After taking a few minutes to take in the wind, the sun, the flora and fauna, she set down the dirt path. She consulted her mental map, comparing it with the small buildings coming up ahead. A few blocks down, she ran into an old, large townhouse. It was quite distinctive, especially since it had multiple branches growing out of its seams.

The Interloper chuckled. “Seems like someone has a bit of nostalgia for the classics.” Stepping forwards, she knocked on the door.

The door blasted backwards, a harried purple unicorn standing before her. “You ... you came?” she breathed.

“Of course. I promised, after all.”

They stood there for another moment, staring into each others’ eyes. The Interloper’s grin slowly grew larger and larger until Twilight squeaked.

“Sorry! Sorry,” She quickly stepped back and waved a hoof. “Please, come in.”

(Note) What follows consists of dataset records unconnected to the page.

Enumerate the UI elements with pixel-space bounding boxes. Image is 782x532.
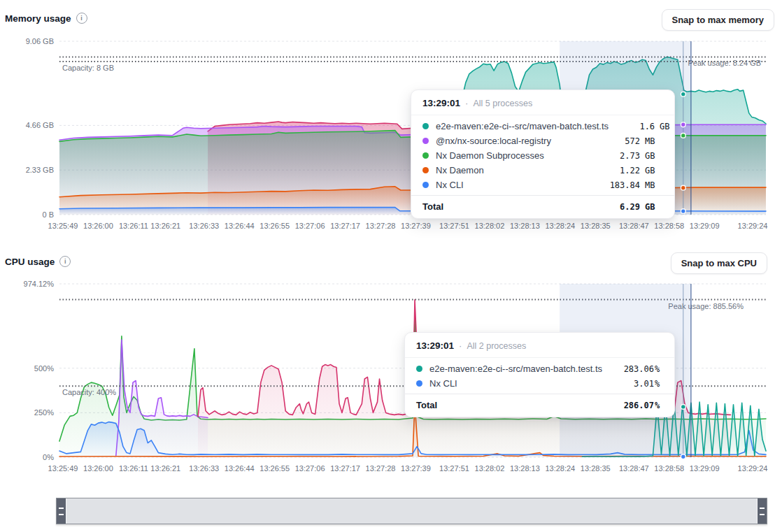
- process-name: Nx CLI: [436, 180, 604, 190]
- svg-text:Peak usage: 8.24 GB: Peak usage: 8.24 GB: [688, 59, 761, 67]
- tooltip-subtitle: All 2 processes: [467, 341, 526, 351]
- y-tick-label: 974.12%: [24, 280, 54, 288]
- series-color-dot: [422, 167, 429, 173]
- x-tick-label: 13:26:11: [119, 464, 148, 473]
- x-tick-label: 13:26:44: [225, 464, 255, 473]
- x-tick-label: 13:27:28: [366, 222, 396, 230]
- y-tick-label: 250%: [34, 408, 54, 417]
- process-name: e2e-maven:e2e-ci--src/maven-batch.test.t…: [429, 364, 618, 374]
- series-color-dot: [422, 152, 429, 159]
- total-value-unit: GB: [645, 202, 663, 212]
- snap-to-max-cpu-button[interactable]: Snap to max CPU: [671, 252, 767, 274]
- process-value-unit: MB: [645, 136, 663, 146]
- x-tick-label: 13:28:24: [545, 464, 575, 473]
- info-icon[interactable]: [76, 13, 87, 24]
- timeline-brush[interactable]: [56, 498, 767, 524]
- x-tick-label: 13:27:39: [401, 222, 431, 230]
- svg-text:Capacity: 8 GB: Capacity: 8 GB: [62, 64, 114, 72]
- x-tick-label: 13:29:09: [690, 464, 720, 473]
- x-tick-label: 13:27:17: [330, 222, 360, 230]
- memory-tooltip: 13:29:01 · All 5 processes e2e-maven:e2e…: [411, 89, 675, 219]
- brush-left-handle[interactable]: [57, 498, 66, 524]
- x-tick-label: 13:26:33: [189, 464, 219, 473]
- process-name: Nx Daemon Subprocesses: [436, 150, 604, 161]
- process-value: 572: [604, 136, 640, 146]
- process-profiler-view: Memory usage Snap to max memory 9.06 GB4…: [0, 0, 782, 532]
- cpu-y-axis: 974.12%500%250%0%: [2, 284, 54, 457]
- process-name: Nx CLI: [429, 378, 618, 389]
- x-tick-label: 13:27:51: [439, 222, 469, 230]
- process-name: Nx Daemon: [436, 165, 604, 175]
- x-tick-label: 13:27:28: [366, 464, 396, 473]
- x-tick-label: 13:28:02: [475, 464, 505, 473]
- svg-text:Capacity: 400%: Capacity: 400%: [62, 388, 116, 396]
- x-tick-label: 13:28:47: [619, 464, 649, 473]
- x-tick-label: 13:26:21: [150, 464, 180, 473]
- series-color-dot: [416, 366, 422, 372]
- drag-grip-icon: [59, 508, 64, 515]
- cpu-tooltip-total: Total 286.07 %: [405, 394, 674, 417]
- series-color-dot: [422, 182, 429, 188]
- x-tick-label: 13:28:47: [619, 222, 649, 230]
- process-value: 2.73: [604, 151, 640, 161]
- tooltip-row: Nx CLI 3.01 %: [405, 376, 674, 391]
- series-color-dot: [422, 123, 429, 129]
- x-tick-label: 13:27:39: [401, 464, 431, 473]
- x-tick-label: 13:28:58: [654, 464, 684, 473]
- x-tick-label: 13:26:55: [260, 222, 290, 230]
- x-tick-label: 13:26:21: [150, 222, 180, 230]
- y-tick-label: 2.33 GB: [26, 166, 54, 174]
- x-tick-label: 13:27:06: [295, 464, 325, 473]
- series-color-dot: [422, 138, 429, 144]
- x-tick-label: 13:28:13: [510, 222, 540, 230]
- x-tick-label: 13:27:17: [330, 464, 360, 473]
- x-tick-label: 13:25:49: [48, 464, 78, 473]
- memory-x-axis: 13:25:4913:26:0013:26:1113:26:2113:26:33…: [59, 222, 766, 233]
- total-label: Total: [422, 201, 604, 212]
- memory-section-header: Memory usage: [5, 13, 87, 24]
- y-tick-label: 0 B: [42, 210, 54, 219]
- process-value: 283.06: [618, 364, 654, 374]
- tooltip-row: Nx Daemon Subprocesses 2.73 GB: [411, 148, 674, 163]
- process-value-unit: GB: [660, 122, 678, 131]
- total-value: 6.29: [604, 202, 640, 212]
- memory-tooltip-rows: e2e-maven:e2e-ci--src/maven-batch.test.t…: [411, 115, 674, 195]
- x-tick-label: 13:25:49: [48, 222, 78, 230]
- process-value: 183.84: [604, 180, 640, 190]
- x-tick-label: 13:26:55: [260, 464, 290, 473]
- cpu-tooltip-rows: e2e-maven:e2e-ci--src/maven-batch.test.t…: [405, 357, 674, 394]
- process-value-unit: %: [655, 364, 663, 374]
- x-tick-label: 13:28:24: [545, 222, 575, 230]
- cpu-chart-title: CPU usage: [5, 257, 55, 267]
- x-tick-label: 13:28:35: [581, 464, 611, 473]
- process-value: 1.22: [604, 166, 640, 175]
- tooltip-row: Nx Daemon 1.22 GB: [411, 163, 674, 178]
- drag-grip-icon: [760, 508, 765, 515]
- y-tick-label: 9.06 GB: [26, 37, 54, 45]
- tooltip-row: Nx CLI 183.84 MB: [411, 178, 674, 192]
- memory-tooltip-total: Total 6.29 GB: [411, 195, 674, 218]
- tooltip-row: e2e-maven:e2e-ci--src/maven-batch.test.t…: [405, 361, 674, 376]
- process-value: 1.6: [618, 122, 655, 131]
- info-icon[interactable]: [59, 256, 71, 267]
- brush-right-handle[interactable]: [757, 498, 767, 524]
- series-color-dot: [416, 380, 422, 387]
- x-tick-label: 13:26:00: [83, 464, 113, 473]
- memory-chart-title: Memory usage: [5, 13, 71, 24]
- x-tick-label: 13:26:44: [225, 222, 255, 230]
- process-value-unit: %: [655, 379, 663, 389]
- x-tick-label: 13:27:51: [439, 464, 469, 473]
- snap-to-max-memory-button[interactable]: Snap to max memory: [662, 9, 775, 31]
- x-tick-label: 13:26:33: [189, 222, 219, 230]
- x-tick-label: 13:27:06: [295, 222, 325, 230]
- x-tick-label: 13:26:11: [119, 222, 148, 230]
- x-tick-label: 13:28:02: [475, 222, 505, 230]
- total-value: 286.07: [618, 401, 654, 410]
- x-tick-label: 13:28:13: [510, 464, 540, 473]
- x-tick-label: 13:28:58: [654, 222, 684, 230]
- process-value: 3.01: [618, 379, 654, 389]
- tooltip-row: e2e-maven:e2e-ci--src/maven-batch.test.t…: [411, 119, 674, 134]
- process-value-unit: MB: [645, 180, 663, 190]
- process-value-unit: GB: [645, 166, 663, 175]
- x-tick-label: 13:28:35: [581, 222, 611, 230]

The Interloper squinted as her eyes adjusted to the light. The yellow jar of slime was on a counter near the door, a metal rod growing out and pulsing slowly. The rest of the area was covered in bookcases and couches.

The Interloper took one step into the house, then paused, her eyes squinting as she scanned the room. She turned her head to stare at the ceiling and groan. “I suppose I didn’t request you to enforce a complete information black-out.”

Twilight gave her an awkward chuckle, as a few hundred pairs of eyes poke themselves out from around corners, shelves, tables, couches, potted plants, stairwells, the vast amount of them being purple equines. “Sorry! Sorry. I guess I must have mentioned it a bit while at the Census, and well, you know how fast gossip goes.”

The Interloper gave them all the stink eye for one, long, sweat inducing minute. Eventually, the tension left her shoulders, and she let out a tired sigh. “Alright, let’s do this.” She looked at all of them in the eyes. “Let me be clear. This is a trial run. I’m not sure how sane of an idea this will be, but I’ve spent more lifetimes than I can count failing. Its time to try something new. So for now, I’ll introduce myself, and let y’all ask some questions. Good? Let us begin.”